豊先生
2014年08月01日
今週の火曜日、7月29日は、豊先生の命日でした。
1972年大橋病院にて、老衰のため94歳で逝去され、
8月8日に大学葬が執り行われました。
同年11月に発行された「東邦大学広報」は、
故額田豊先生追悼特集号と題され、
大学葬の様子や豊先生の人柄についてなどが記載されています。
弔辞を述べた中には、
豊先生が創設に関わった日本大学の医学部長や、
第1回卒業生である龍知恵子さんなどがいました。
また、同年9月に行われた「故額田豊先生を偲ぶ会」で回想された、
豊先生に関するエピソードがいろいろ載っています。
【家族や教授】
*学生時代に入っていた寄宿舎では、非常な腕白坊主だったので、
みんなから「豊(とよ)坊主」とよばれていた。
*自らを遇することが極めて薄く、自著『安価生活法』のような簡易生活をしていた。
*新しくて優れたものに逸早く目をつけて採用する。
*先見の明があり、またそれを実施する能力も持っていた。
*人に対して寛容であり、地位や年齢に係わりなく誰とでも気軽に接する。
【卒業生】
*服装等をキチンとすることが好きで、女の先生よりも細かいところに気がついた。
*校歌を作ったときには、自宅にあるピアノを豊先生のお嬢さんに弾いてもらって練習をした。

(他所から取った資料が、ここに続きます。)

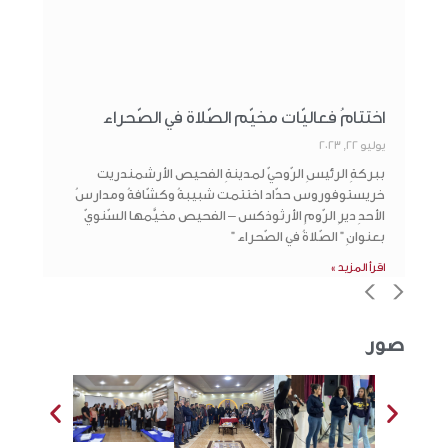
اختتامُ فعاليّات مخيّم الصّلاة في الصّحراء
يوليو 22, 2023
ببركةِ الرئيسِ الرّوحيّ لمدينةِ الفحيص الأرشمندريت
خريستوفوروس حدّاد اختتمت شبيبةُ وكشّافةُ ومدارسُ
الأحدِ ديرِ الرّومِ الأرثوذكس – الفحيص مخيَّمها السّنويّ
بعنوانِ ” الصّلاةُ في الصّحراء ”
اقرأ المزيد »
>
<
صور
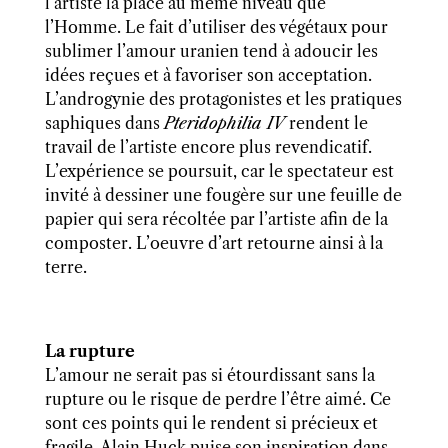
l’artiste la place au même niveau que
l’Homme. Le fait d’utiliser des végétaux pour
sublimer l’amour uranien tend à adoucir les
idées reçues et à favoriser son acceptation.
L’
androgynie
des protagonistes et les pratiques
saphiques dans
Pteridophilia IV
rendent le
travail de l’artiste encore plus revendicatif.
L’expérience se poursuit, car le spectateur est
invité à dessiner une fougère sur une feuille de
papier qui sera récoltée par l’artiste afin de la
composter. L’oeuvre d’art retourne ainsi à la
terre.
La rupture
L’amour ne serait pas si étourdissant sans la
rupture ou le risque de perdre l’être aimé. Ce
sont ces points qui le rendent si précieux et
fragile. Alain
Huck puise son insp
iration dans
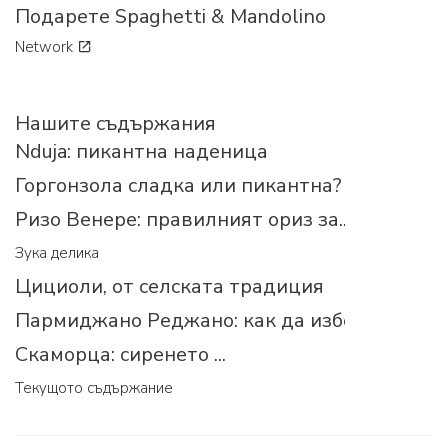
Подарете Spaghetti & Mandolino
Network
Нашите съдържания
Nduja: пикантна наденица
Горгонзола сладка или пикантна?
Ризо Венере: правилният ориз за...
Зука делика
Цициоли, от селската традиция
Пармиджано Реджано: как да изберем прав
Скаморца: сиренето ...
Текущото съдържание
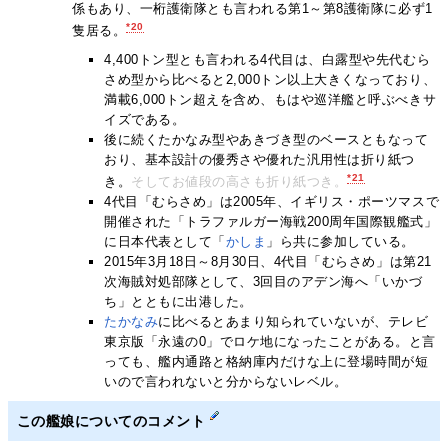
係もあり、一桁護衛隊とも言われる第1～第8護衛隊に必ず1
*20
隻居る。
4,400トン型とも言われる4代目は、白露型や先代むら
さめ型から比べると2,000トン以上大きくなっており、
満載6,000トン超えを含め、もはや巡洋艦と呼ぶべきサ
イズである。
後に続くたかなみ型やあきづき型のベースともなって
おり、基本設計の優秀さや優れた汎用性は折り紙つ
*21
き。
そしてお値段の高さも折り紙つき。
4代目「むらさめ」は2005年、イギリス・ポーツマスで
開催された「トラファルガー海戦200周年国際観艦式」
に日本代表として「
かしま
」ら共に参加している。
2015年3月18日～8月30日、4代目「むらさめ」は第21
次海賊対処部隊として、3回目のアデン海へ「いかづ
ち」とともに出港した。
たかなみ
に比べるとあまり知られていないが、テレビ
東京版「永遠の0」でロケ地になったことがある。と言
っても、艦内通路と格納庫内だけな上に登場時間が短
いので言われないと分からないレベル。
この艦娘についてのコメント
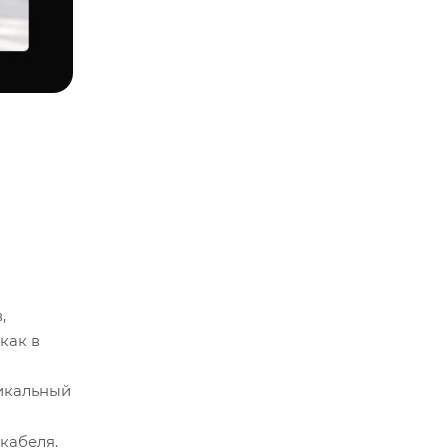
,
как в
никальный
кабеля.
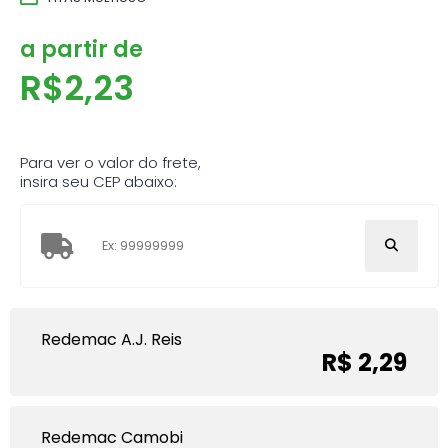
a partir de
R$
2,23
Para ver o valor do frete,
insira seu CEP abaixo:
Redemac A.J. Reis
R$ 2,29
Redemac Camobi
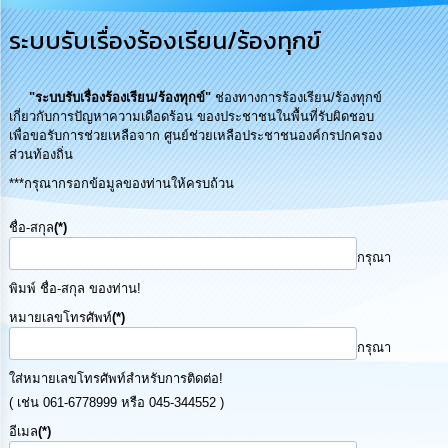
การ
ระบบรับเรื่องร้องเรียน/ร้องทุกข์
บริหาร
งาน
"ระบบรับเรื่องร้องเรียน/ร้องทุกข์"
ช่องทางการร้องเรียน/ร้องทุกข์
การ
เกี่ยวกับการปัญหาความเดือดร้อน ของประชาชนในพื้นที่รับผิดชอบ
ส่ง
เพื่อขอรับการช่วยเหลือจาก ศูนย์ช่วยเหลือประชาชนองค์กรปกครอง
เสริม
ส่วนท้องถิ่น
ความ
โปร่งใส
***กรุณากรอกข้อมูลของท่านให้ครบถ้วน
ชื่อ-สกุล
(*)
การ
จัด
กรุณา
ซื้อ
จัด
พิมพ์ ชื่อ-สกุล ของท่าน!
จ้าง
หมายเลขโทรศัพท์
(*)
กรุณา
การ
เงิน
ใส่หมายเลขโทรศัพท์สำหรับการติดต่อ!
การ
( เช่น 061-6778999 หรือ 045-344552 )
คลัง
อีเมล
(*)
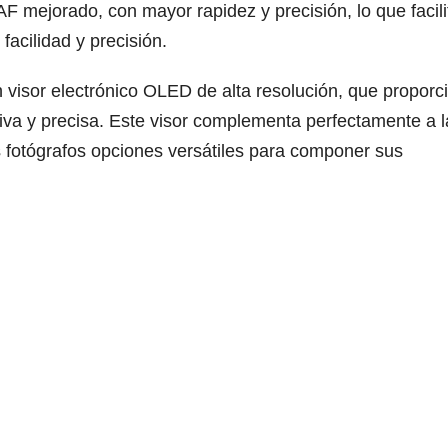
 mejorado, con mayor rapidez y precisión, lo que facili
acilidad y precisión.
un visor electrónico OLED de alta resolución, que proporc
iva y precisa. Este visor complementa perfectamente a l
os fotógrafos opciones versátiles para componer sus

*散歩していて患者さんの顔を見ると、お見舞いの言葉をかけたり、
庭師がいたのに、石をどけるなどの手入れをしていた。
豊先生と関わる立場によって、印象はいろいろだとは思いますが、
「先見の明を持っていた」というのは、誰もが持っている印象であったようで、
当時、学長代行であった浅田先生は、
「学園の時代の流れの中で時に風浪がおこり、右に左にゆれ動くこともありましたが、
何人の努力といえども未だ額田豊先生の建学の布石の掌中を飛び廻っていたに
過ぎなかった事をしみじみ感ぜざるを得ません」
と弔辞で述べています。
来年、東邦大学は90周年を迎えます。
現在では、大学も病院も立派に育ちました。
遠い存在に感じる創立者でも、周辺の方からのエピソードを知ると、
身近に感じることができるので、たまには過去を振り返るのも良いものです。